**Assignment:**
Whenever a line below holds the word "مینا", copy that line.

**Extracted page text data:**

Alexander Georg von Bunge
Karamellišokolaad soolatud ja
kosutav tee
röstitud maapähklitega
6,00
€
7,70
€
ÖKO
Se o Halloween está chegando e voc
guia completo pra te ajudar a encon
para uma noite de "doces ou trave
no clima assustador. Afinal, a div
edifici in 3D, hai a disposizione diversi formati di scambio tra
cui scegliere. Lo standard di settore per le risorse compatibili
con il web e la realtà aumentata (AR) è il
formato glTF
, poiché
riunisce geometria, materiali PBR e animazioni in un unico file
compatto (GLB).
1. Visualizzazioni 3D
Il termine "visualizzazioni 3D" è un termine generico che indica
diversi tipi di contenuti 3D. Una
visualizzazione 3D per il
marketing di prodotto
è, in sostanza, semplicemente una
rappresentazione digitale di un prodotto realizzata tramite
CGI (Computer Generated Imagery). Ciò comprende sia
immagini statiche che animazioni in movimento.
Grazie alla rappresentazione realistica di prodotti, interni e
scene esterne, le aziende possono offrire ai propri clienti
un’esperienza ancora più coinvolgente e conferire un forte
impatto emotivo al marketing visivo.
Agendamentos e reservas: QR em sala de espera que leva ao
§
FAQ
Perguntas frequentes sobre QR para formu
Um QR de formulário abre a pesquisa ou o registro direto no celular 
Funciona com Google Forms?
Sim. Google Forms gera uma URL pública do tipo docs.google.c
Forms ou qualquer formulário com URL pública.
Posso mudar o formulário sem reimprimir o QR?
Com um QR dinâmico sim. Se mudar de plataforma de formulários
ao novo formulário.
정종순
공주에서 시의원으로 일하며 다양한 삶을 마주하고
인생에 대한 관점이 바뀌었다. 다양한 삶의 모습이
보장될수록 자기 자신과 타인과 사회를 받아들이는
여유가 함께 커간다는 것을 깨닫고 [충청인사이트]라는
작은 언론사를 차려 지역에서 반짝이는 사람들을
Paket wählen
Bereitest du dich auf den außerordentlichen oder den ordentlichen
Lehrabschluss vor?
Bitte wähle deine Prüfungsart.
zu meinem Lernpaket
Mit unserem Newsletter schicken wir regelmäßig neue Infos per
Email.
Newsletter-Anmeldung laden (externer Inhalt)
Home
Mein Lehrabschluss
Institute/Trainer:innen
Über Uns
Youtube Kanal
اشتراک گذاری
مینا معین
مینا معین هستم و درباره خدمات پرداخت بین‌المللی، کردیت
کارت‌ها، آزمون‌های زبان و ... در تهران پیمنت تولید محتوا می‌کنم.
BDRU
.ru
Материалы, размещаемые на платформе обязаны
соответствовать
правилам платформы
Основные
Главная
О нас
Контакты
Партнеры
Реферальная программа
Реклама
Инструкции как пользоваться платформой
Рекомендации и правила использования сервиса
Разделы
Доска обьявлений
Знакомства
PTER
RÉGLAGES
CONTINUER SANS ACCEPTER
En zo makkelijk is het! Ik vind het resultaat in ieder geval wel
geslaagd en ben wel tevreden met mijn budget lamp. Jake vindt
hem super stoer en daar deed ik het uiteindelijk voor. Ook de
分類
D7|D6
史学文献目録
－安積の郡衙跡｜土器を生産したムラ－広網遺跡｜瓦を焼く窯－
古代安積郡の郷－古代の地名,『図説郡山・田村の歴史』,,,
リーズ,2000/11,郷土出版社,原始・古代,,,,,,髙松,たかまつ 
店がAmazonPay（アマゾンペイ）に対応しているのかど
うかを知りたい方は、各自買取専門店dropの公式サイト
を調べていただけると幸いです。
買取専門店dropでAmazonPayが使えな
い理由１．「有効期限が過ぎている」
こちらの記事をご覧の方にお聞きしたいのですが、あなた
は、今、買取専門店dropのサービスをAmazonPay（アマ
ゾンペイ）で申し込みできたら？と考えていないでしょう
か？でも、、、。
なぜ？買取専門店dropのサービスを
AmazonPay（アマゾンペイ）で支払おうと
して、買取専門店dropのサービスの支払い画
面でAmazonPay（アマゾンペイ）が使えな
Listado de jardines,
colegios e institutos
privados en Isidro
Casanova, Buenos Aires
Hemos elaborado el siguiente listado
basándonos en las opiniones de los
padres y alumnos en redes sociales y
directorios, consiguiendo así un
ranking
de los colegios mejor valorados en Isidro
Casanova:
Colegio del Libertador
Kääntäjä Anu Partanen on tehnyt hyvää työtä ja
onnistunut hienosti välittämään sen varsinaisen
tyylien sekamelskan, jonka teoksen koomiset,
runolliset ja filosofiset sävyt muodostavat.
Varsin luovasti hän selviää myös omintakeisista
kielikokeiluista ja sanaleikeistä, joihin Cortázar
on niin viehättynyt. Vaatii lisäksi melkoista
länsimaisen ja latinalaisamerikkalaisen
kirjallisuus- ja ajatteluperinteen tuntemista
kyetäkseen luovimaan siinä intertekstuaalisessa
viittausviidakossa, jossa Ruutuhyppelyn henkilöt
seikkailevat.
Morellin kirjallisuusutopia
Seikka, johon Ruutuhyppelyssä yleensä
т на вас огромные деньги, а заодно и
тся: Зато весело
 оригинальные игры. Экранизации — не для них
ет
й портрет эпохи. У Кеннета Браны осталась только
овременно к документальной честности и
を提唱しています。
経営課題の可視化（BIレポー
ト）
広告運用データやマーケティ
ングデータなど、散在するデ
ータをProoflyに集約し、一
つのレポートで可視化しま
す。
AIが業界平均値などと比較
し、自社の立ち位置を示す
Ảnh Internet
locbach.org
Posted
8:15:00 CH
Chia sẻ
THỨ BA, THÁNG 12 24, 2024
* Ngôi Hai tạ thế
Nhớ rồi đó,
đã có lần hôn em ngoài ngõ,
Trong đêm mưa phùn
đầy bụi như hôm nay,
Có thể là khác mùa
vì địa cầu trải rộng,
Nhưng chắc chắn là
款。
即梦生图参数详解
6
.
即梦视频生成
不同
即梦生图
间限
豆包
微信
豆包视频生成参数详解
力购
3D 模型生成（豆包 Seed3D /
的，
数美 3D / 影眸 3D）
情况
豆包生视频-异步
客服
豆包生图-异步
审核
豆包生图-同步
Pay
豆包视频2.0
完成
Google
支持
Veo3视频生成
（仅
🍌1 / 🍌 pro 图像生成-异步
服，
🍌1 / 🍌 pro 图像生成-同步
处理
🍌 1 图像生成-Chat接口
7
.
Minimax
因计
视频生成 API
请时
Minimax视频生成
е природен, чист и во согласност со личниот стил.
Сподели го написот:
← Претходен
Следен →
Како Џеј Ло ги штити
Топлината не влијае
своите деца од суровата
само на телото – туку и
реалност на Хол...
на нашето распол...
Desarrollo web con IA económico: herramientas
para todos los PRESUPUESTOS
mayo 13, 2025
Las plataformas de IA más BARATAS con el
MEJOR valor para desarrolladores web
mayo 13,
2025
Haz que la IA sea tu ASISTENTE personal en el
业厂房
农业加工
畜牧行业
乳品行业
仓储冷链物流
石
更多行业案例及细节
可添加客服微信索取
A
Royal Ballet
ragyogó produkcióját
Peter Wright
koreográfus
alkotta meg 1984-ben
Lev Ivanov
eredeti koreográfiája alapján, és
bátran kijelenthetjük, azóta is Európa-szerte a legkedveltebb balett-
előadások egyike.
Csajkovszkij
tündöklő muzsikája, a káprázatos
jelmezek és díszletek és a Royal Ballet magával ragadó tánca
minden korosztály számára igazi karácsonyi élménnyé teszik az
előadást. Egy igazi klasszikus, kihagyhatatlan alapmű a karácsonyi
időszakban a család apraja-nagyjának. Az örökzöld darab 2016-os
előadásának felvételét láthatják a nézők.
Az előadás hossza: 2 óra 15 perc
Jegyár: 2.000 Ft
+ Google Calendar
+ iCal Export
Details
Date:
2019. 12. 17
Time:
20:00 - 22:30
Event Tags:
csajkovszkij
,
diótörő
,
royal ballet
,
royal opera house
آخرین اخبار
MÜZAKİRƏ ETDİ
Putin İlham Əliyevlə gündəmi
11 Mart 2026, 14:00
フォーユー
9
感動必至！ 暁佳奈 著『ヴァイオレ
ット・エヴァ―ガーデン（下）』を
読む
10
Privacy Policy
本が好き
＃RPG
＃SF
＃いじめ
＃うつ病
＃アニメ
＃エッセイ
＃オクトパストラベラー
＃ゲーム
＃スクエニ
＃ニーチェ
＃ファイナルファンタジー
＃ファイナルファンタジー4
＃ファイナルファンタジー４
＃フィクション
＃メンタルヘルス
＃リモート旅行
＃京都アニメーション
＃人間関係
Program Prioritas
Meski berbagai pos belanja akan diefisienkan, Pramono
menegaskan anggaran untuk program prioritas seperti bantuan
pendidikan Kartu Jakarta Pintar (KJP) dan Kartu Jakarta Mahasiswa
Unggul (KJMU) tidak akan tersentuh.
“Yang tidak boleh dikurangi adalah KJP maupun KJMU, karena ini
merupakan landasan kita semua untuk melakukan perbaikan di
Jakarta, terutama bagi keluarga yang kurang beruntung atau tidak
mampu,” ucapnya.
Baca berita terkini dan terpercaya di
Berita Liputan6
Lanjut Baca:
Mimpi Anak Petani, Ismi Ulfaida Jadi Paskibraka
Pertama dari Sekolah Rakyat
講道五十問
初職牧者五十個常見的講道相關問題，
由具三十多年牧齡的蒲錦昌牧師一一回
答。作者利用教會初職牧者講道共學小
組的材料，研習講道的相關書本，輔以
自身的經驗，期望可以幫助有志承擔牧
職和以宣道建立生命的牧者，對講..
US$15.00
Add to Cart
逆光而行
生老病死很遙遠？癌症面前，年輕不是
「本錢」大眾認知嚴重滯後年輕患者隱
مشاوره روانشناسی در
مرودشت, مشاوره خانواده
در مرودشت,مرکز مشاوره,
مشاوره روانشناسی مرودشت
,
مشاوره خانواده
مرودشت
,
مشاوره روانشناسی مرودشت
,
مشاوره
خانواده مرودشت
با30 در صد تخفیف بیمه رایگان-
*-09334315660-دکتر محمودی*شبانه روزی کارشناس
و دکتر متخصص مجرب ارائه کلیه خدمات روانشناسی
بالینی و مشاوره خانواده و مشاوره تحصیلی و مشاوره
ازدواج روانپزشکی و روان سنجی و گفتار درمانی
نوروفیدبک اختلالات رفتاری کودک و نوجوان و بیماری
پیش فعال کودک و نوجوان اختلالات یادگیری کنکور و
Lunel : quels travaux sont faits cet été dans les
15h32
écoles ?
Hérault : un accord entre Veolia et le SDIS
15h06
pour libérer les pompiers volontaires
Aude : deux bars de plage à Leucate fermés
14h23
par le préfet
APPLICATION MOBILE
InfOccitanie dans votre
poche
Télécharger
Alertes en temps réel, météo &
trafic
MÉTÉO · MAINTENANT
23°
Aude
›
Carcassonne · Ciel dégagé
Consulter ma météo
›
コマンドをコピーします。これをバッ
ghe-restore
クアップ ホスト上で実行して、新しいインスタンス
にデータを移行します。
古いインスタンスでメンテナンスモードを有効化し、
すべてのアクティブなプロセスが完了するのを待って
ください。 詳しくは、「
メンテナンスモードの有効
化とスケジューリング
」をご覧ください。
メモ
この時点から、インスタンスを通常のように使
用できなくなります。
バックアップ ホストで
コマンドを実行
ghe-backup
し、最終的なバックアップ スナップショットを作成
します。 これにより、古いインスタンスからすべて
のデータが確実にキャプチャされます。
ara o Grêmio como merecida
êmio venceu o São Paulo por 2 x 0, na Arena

**Output for this exercise:**
مینا معین
مینا معین هستم و درباره خدمات پرداخت بین‌المللی، کردیت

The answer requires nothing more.